[CVPR 2026] gQIR: Generative Quanta Image Reconstruction (Highlight; Top 10%)

¹ University of Wisconsin-Madison
² Snap, Inc

Updates

9-Apr, 2026 gQIR is accepted to CVPR as a highlight! (Top 10% Accepted Papers)
8-Apr, 2026: SD3.5 VAE Code and weights also open-sourced now!

Installation

Recommended Hardware: NVIDIA RTX 4090 (CUDA version: 12.5)

conda env create -f environment.yml

conda activate gqir

RAFT setup:

sh download_raft_weights.sh

Make sure ./pretrained_ckpts/models/raft-things.pth is a valid path & properly downloaded RAFT weight. (This is used in all burst pipelines. See L257 of infer_burst.py)

Quick Start

Launching the local gradio demo:

Once you are in the gqir env and the repo's root dir, run:

python gradio_app.py --single-config configs/inference/eval_sd2GAN.yaml --burst-config configs/inference/eval_burst_mosaic.yaml --device cuda

Other optional args you can specify:

--port
--local
--share (Creates a publicly share-able url for the demo)

Pretrained Models and Dataset

Model Zoo:

See full Model card at HuggingFaces 🤗: aRy4n/gQIR

Color-Model Name	Stage	Bit Depth	🤗 Download Link
qVAE	Stage 1	1-bit	1965000.pt
Adversarial Diffusion LoRA-UNet	Stage 2	1-bit	state_dict.pth
qVAE	Stage 1	3-bit	0105000.pt
Adversarial Diffusion LoRA-UNet	Stage 2	3-bit	state_dict.pth
FusionViT	Stage 3	3-bit	fusion_vit_0050000.pt

Monochrome-Model	Stage	Bit Depth	🤗 Download Link
qVAE	Stage 1	3-bit	0150000.pt
Adversarial Diffusion LoRA-UNet	Stage 2	3-bit	state_dict.pth
FusionViT	Stage 3	3-bit	fusion_vit_0020000.pt

XD-Dataset:

The 390 videos large XD dataset and it's description can be found at HuggingFaces 🤗: aRy4n/eXtreme-Deformable.

Real Color-SPAD Dataset:

The real color SPAD captures can be found at HuggingFaces 🤗: aRy4n/real-color-SPAD-indoor6.

Careful while downloading! The dataset is ~83Gb big.

Special thanks to Avery Gump for helping capture this dataset.

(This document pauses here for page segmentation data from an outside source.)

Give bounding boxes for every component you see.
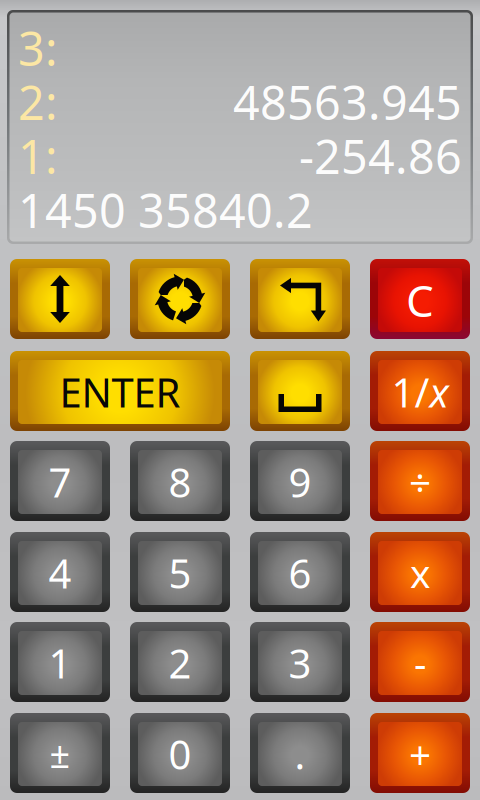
staticText: 1/ [392,365,430,418]
button[interactable]: Drop [250,259,350,339]
button[interactable]: Reciprocal [370,351,470,431]
button[interactable]: C [370,259,470,339]
staticText: ENTER [60,365,180,418]
button[interactable]: 7 [10,441,110,521]
button[interactable]: 0 [130,713,230,793]
button[interactable]: 3 [250,622,350,702]
button[interactable]: 5 [130,532,230,612]
button[interactable]: . [250,713,350,793]
staticText: 8 [168,455,192,508]
button[interactable]: ENTER [10,351,230,431]
staticText: 3: [18,17,58,79]
button[interactable]: ÷ [370,441,470,521]
staticText: . [294,727,306,780]
button[interactable]: 1 [10,622,110,702]
staticText: 1450 35840.2 [18,179,313,241]
button[interactable]: 2 [130,622,230,702]
staticText: x [410,547,430,599]
staticText: 0 [168,727,192,780]
staticText: ÷ [409,456,431,508]
staticText: 2: [18,71,58,133]
staticText: 6 [288,546,312,600]
staticText: - [414,637,426,689]
staticText: 9 [288,455,312,508]
staticText: ± [50,730,70,778]
button[interactable]: - [370,622,470,702]
button[interactable]: 6 [250,532,350,612]
staticText: x [430,365,448,418]
staticText: + [409,728,431,780]
button[interactable]: 4 [10,532,110,612]
staticText: 1 [48,636,72,690]
staticText: 4 [48,546,72,600]
staticText: 48563.945 [233,71,462,133]
staticText: C [406,271,434,329]
button[interactable]: 8 [130,441,230,521]
staticText: 3 [288,636,312,690]
button[interactable]: 9 [250,441,350,521]
staticText: 7 [48,455,72,508]
staticText: 2 [168,636,192,690]
button[interactable]: x [370,532,470,612]
staticText: -254.86 [299,125,462,187]
staticText: 5 [168,546,192,600]
staticText: 1: [18,125,58,187]
button[interactable]: Swap X and Y [10,259,110,339]
button[interactable]: Roll stack [130,259,230,339]
button[interactable]: Space [250,351,350,431]
button[interactable]: + [370,713,470,793]
button[interactable]: ± [10,713,110,793]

Other Datasets used for training/testing:

Image-datasets (for stages 1 & 2 only)

DIV2K
FFHQ (for enhancing facial reconstruction)
Flickr2K
LAION-170M HQ (smaller subset used still)
Landscapes HQ

Video-datasets (for all 3 stages):

Visionsim. Jungerman et al. Download dataset from the Single Photon Challenge Download-Page
I2-2000fps. From the papers: QUIVER & QuDI.
XVFI (4096×2160 cropped to 768x768. Each video capped at 5,000 frames/5 seconds)
UDM10 - 10 videos @24fps (Testing only)
SPMC Videos - 30 videos @24fps (Testing only)
REDS - 240 videos @120fps
YouHQ
XD (Testing only)

Inference

Stage 1 & 2 - Single Image Reconstruction:

⚠️ Update input dataset/image paths in the respective config files first! See test_txt_files for examples on how to create dataset txt files.

For Stage 1, simply add the --only_vae flag at the end of any of the shown below example commands.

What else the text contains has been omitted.